The health of the judiciary right now?
“It’s in great shape,” Scutari said.
Simultaneously with the bill signing, the Senate Judiciary Committee approved 12 more recent judicial appointments.
“To be a Superior Court judge in New Jersey has been a goal of mine for a number of years. I’ve been fortunate enough to practice law for over 30 years,” said John O’Dwyer, who was approved by the Judiciary Committee.
“John is giving up a lucrative law practice, and so therefore we thank just not him but his family for those considerations to give back to public service.

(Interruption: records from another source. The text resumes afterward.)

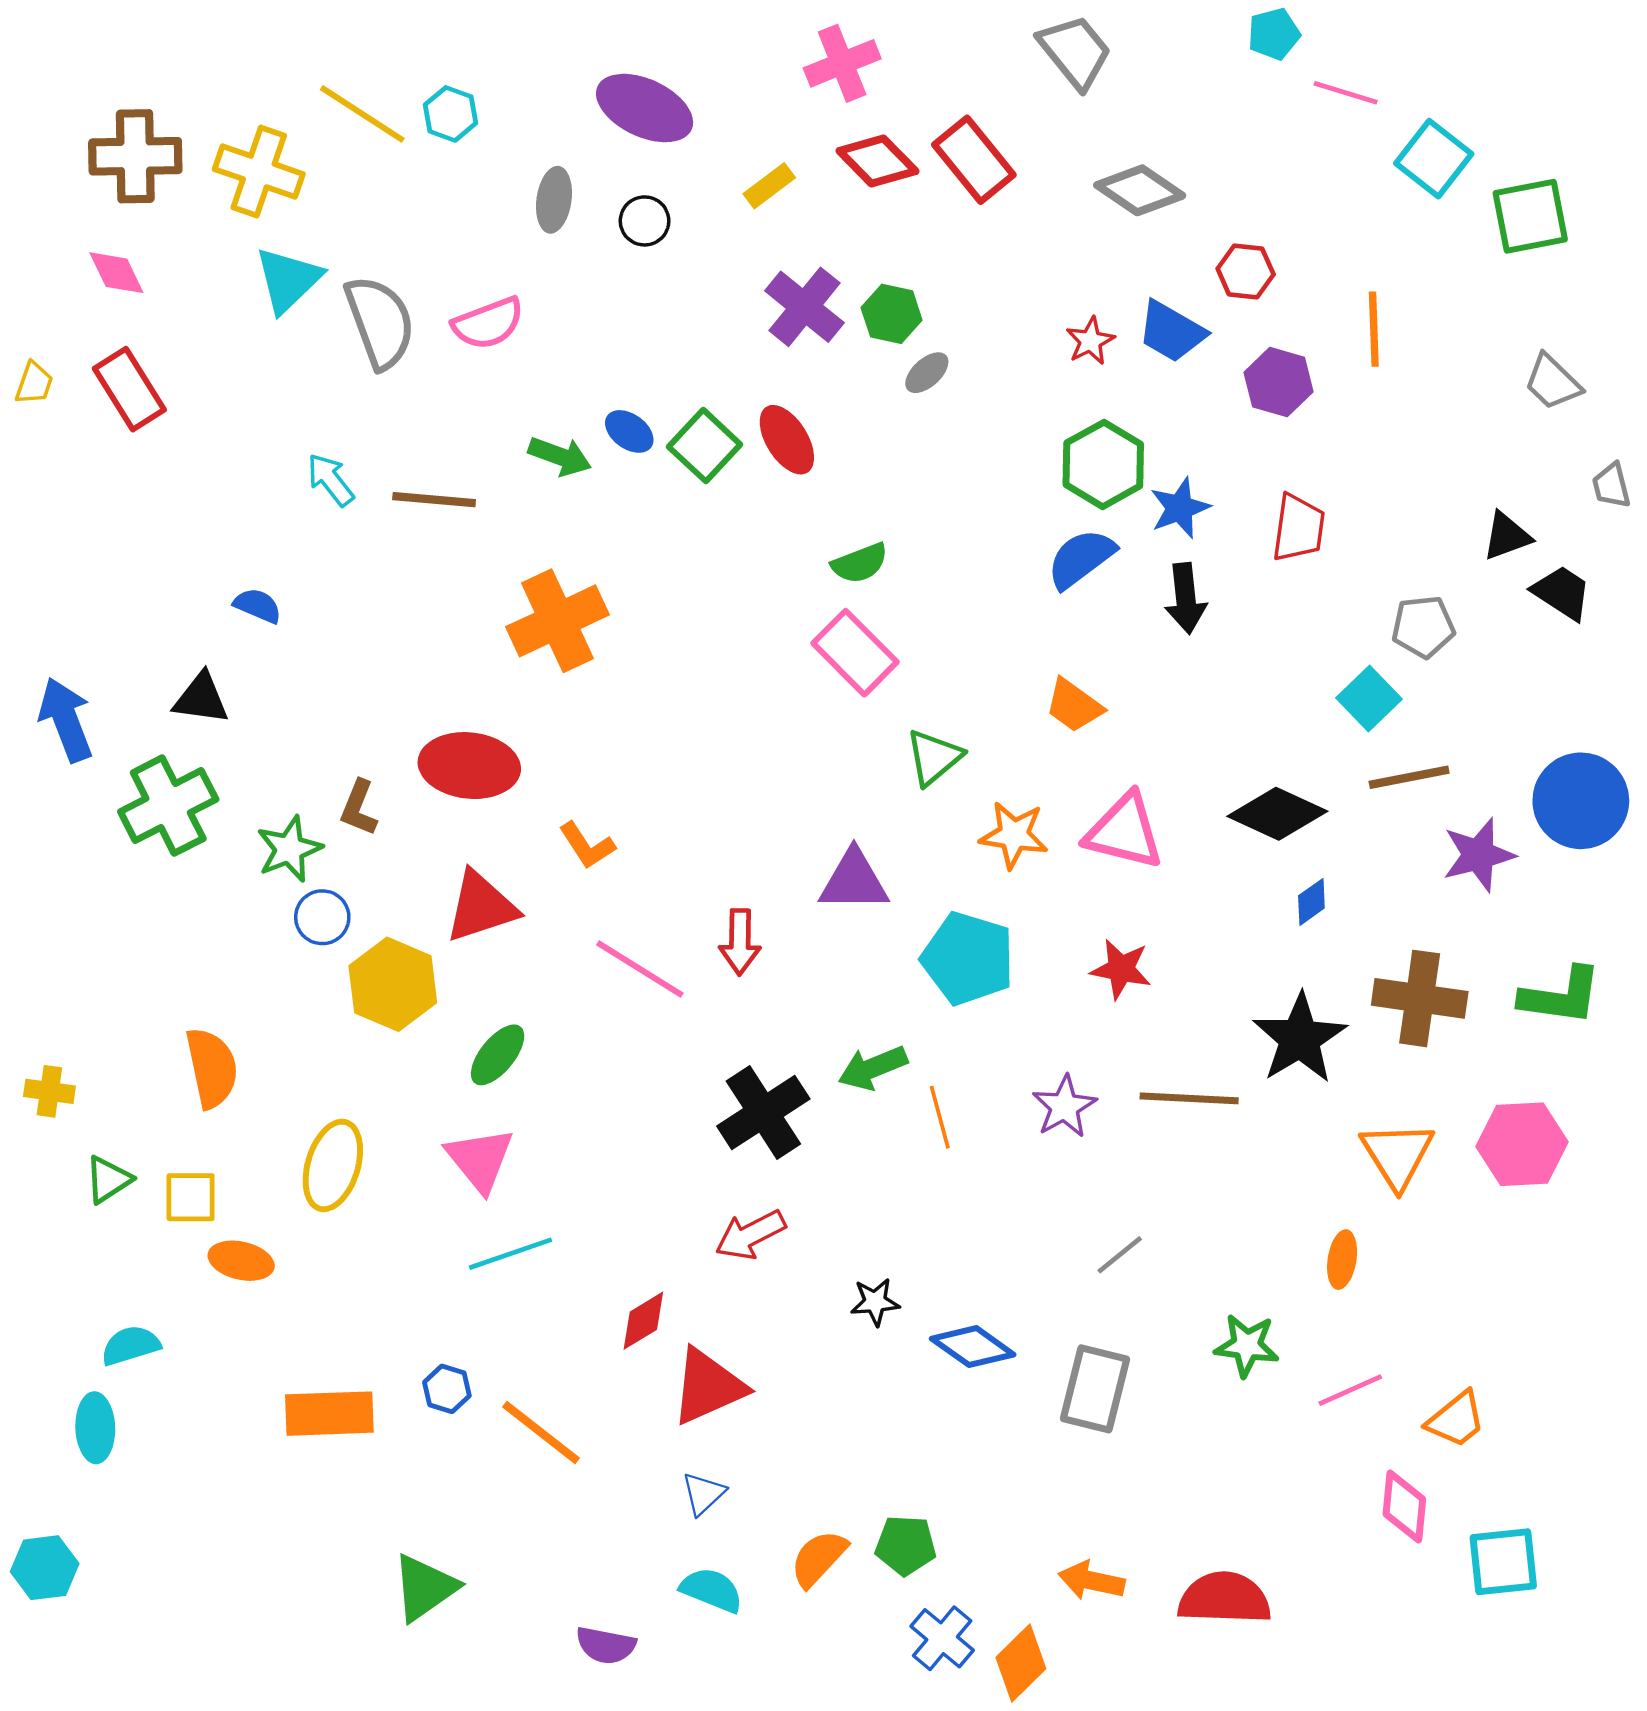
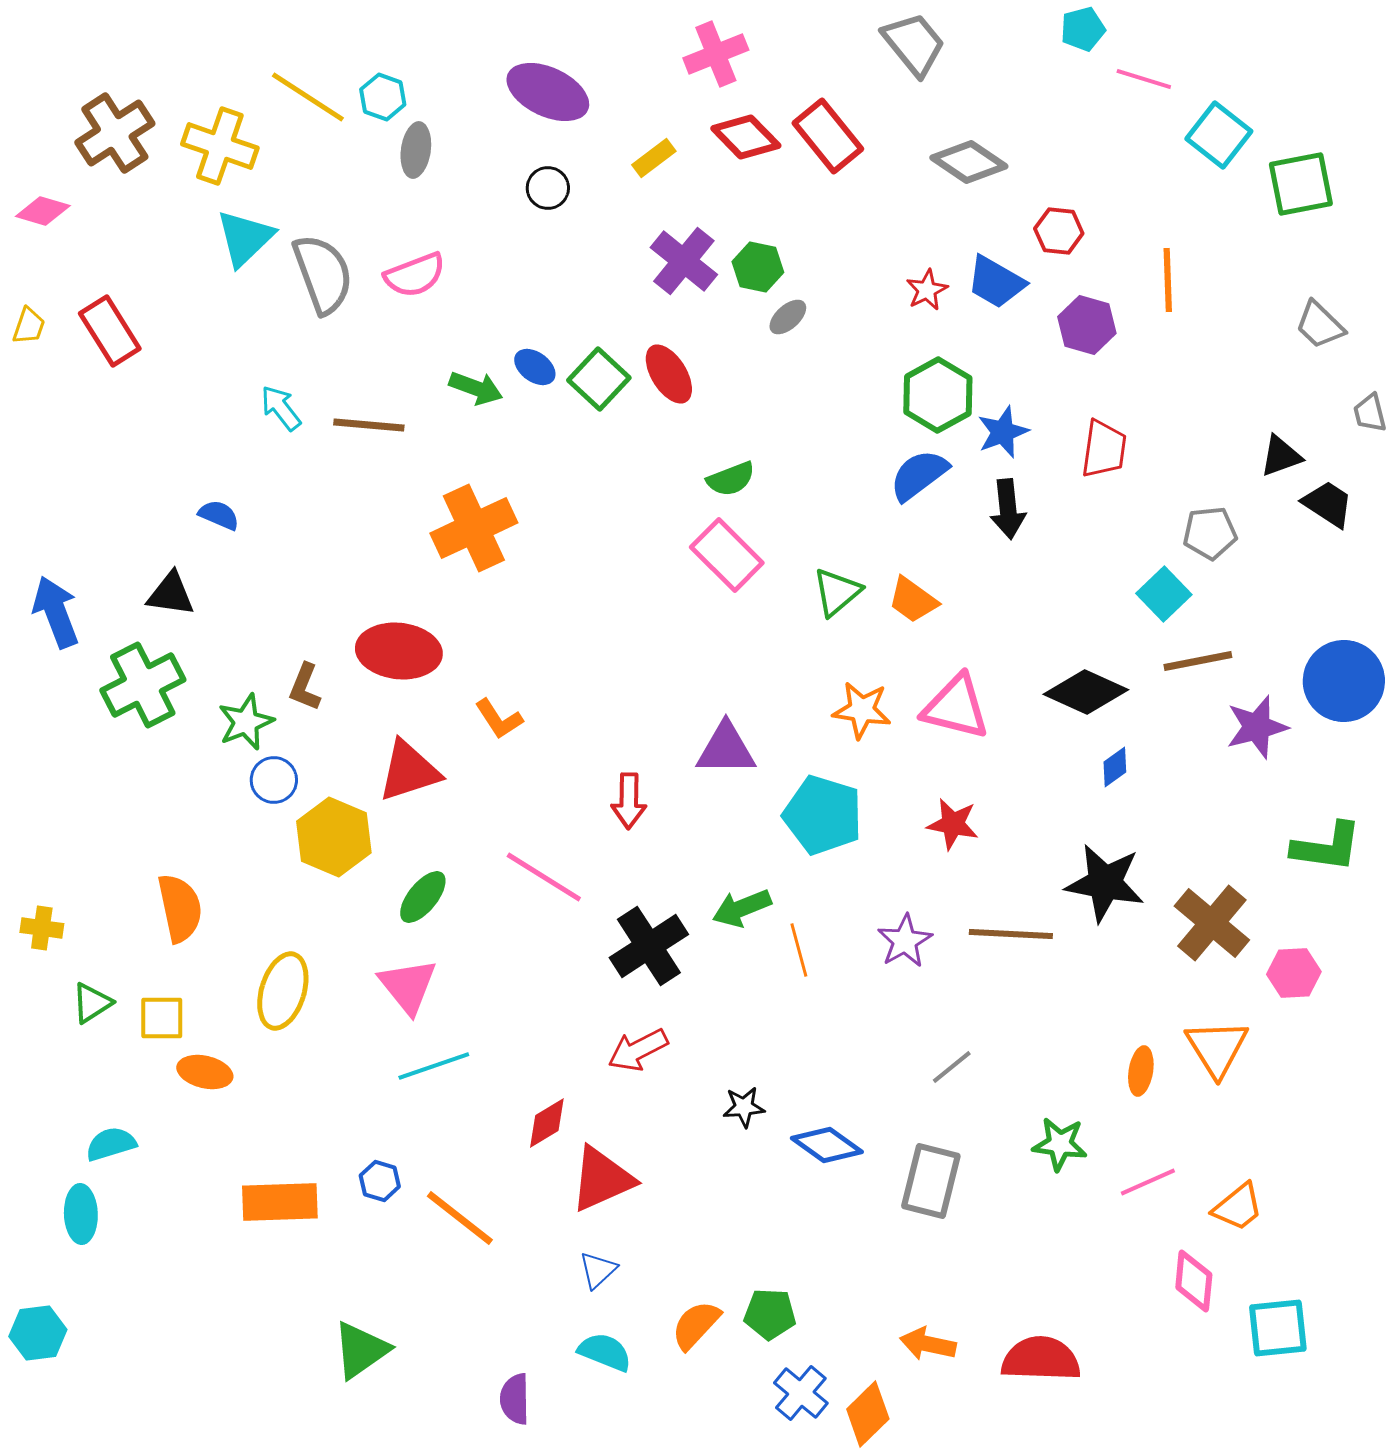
brown cross: (135, 156) -> (115, 133), turned -32
gray ellipse: (554, 200) -> (416, 150), moved
pink diamond: (116, 273) -> (43, 211), moved, turned -48
green triangle: (934, 757) -> (837, 592), moved
pink line: (640, 969) -> (544, 877), moved
brown cross: (1420, 998) -> (1212, 923), moved, turned 32
black star: (1300, 1038) -> (1105, 883), turned -30
pink hexagon: (1522, 1144) -> (1294, 973), size x0.7
orange triangle: (1397, 1155) -> (1217, 1048), moved
purple semicircle: (606, 1645) -> (515, 1399), turned 78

He’s exactly what we’re looking for in a Superior Court judge,” Scutari said.
Judicial vacancies plagued the system just a few year ago — a 40 percent vacancy rate in Essex County, 46 percent in Mercer.
Now with today’s additional 12 in committee and 20 from the bill signing, the number of Superior Court trial and appellate judges rises from from 451 to 483, the highest it’s ever been.
Christie called that a solid complement.
“And by solid complement I also mean not only numbers, but also the quality of the people we put on the bench. And this is a conversation that Sen. Scutari and I have been having a lot of lately,” Christie said.
Senate President Steve Sweeney sponsored the bill to help make bail reform work.
“This can’t fail. You know there’s a lot of people that want this to fail. You saw not too long ago some possible legislation to bring back cash bail. There is a business of poverty, and preying on the poor shouldn’t be accepted by government. And working together we were able to do something. I can’t tell you how many time I spoke to the governor and said we have to get these judges, we have to get these additional judges,” said Sweeney.
Chief Justice Stuart Rabner added his approval.
“Not only is there a need to have a lot of judges on the books, but to have vacancies filled rapidly enough so that we can have a full a complement as possible. And that doesn’t happen without sustained activity by the governor, by his chief council over there in the corner, Tom Scrivo, and his people, by the entire Senate led by the Senate president and the Senate Judiciary Committee which has been quite busy under the leadership of Sen. Scutari moving the renominations and the new nominations through. I’m so grateful for the efforts that bring us to the historic low,” Rabner said.
The bill also appropriates $9.3 million to pay for the additional judgeships.